Legion of the Living Dead Read online




  COPYRIGHT INFORMATION

  Originally published in Secret Agent “X” Magazine Volume 6, Number 2 (September 1935).

  This edition copyright © 2004 by Wildside Press.

  All rights reserved.

  Published by Wildside Press LLC.

  www.wildsidebooks.com

  CHAPTER I

  HELL ON WHEELS

  It was an afternoon in late spring and from a cloudless sky, the sun beat shimmering rays on the stream of motor cars that flowed sluggishly along the narrow canyon between the rows of tall buildings. Along the sidewalks, men and women, many of the richly attired, hurried about their business and pleasure. It was a street of wealth, a main stem of American finance.

  But the men and women in the street seemed oblivious to the criminal monster who preyed like a vampire upon this veritable artery of wealth. Had they noticed the faces of the men in the great black touring car that cruised along slowly with the traffic, they might have lost some of their sense of security. For these men were grim-faced police—one of many specially picked squad­rons that had been patrolling the streets day and night, waiting for the radio call to duty—and probably to their own destruction.
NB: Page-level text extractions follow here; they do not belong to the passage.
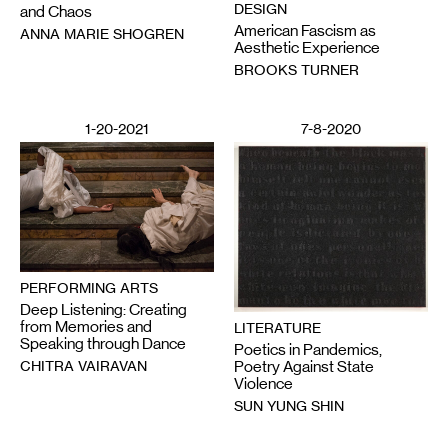
DESIGN
and Chaos
American Fascism as
ANNA MARIE SHOGREN
Aesthetic Experience
BROOKS TURNER
1-20-2021
7-8-2020
PERFORMING ARTS
Deep Listening: Creating
from Memories and
LITERATURE
Speaking through Dance
Poetics in Pandemics,
CHITRA VAIRAVAN
Poetry Against State
Violence
SUN YUNG SHIN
  The man at the wheel of the squad car was young for a position that involved so much responsibility. His face told of many anxious moments, of the torment of trying to fathom the unfathomable. He steered the car without apparent effort, yet his every nerve was keyed to a high pitch. His brilliant eyes strained ahead; yet sometimes sought the rear vision mirror, watching for that with which human forces seemed powerless to cope.

  Suddenly, from the radio speaker came the voice of the police announcer. At the first word, the driver of the squad car detected a different note in the man’s voice. The drab monotone was gone; rather the announcer’s voice was colored with a tremor of excitement and dread. He was exercising his duty in transmitting the message that had come to him, but he seemed to know that in doing so he was sending some of his companions to their doom.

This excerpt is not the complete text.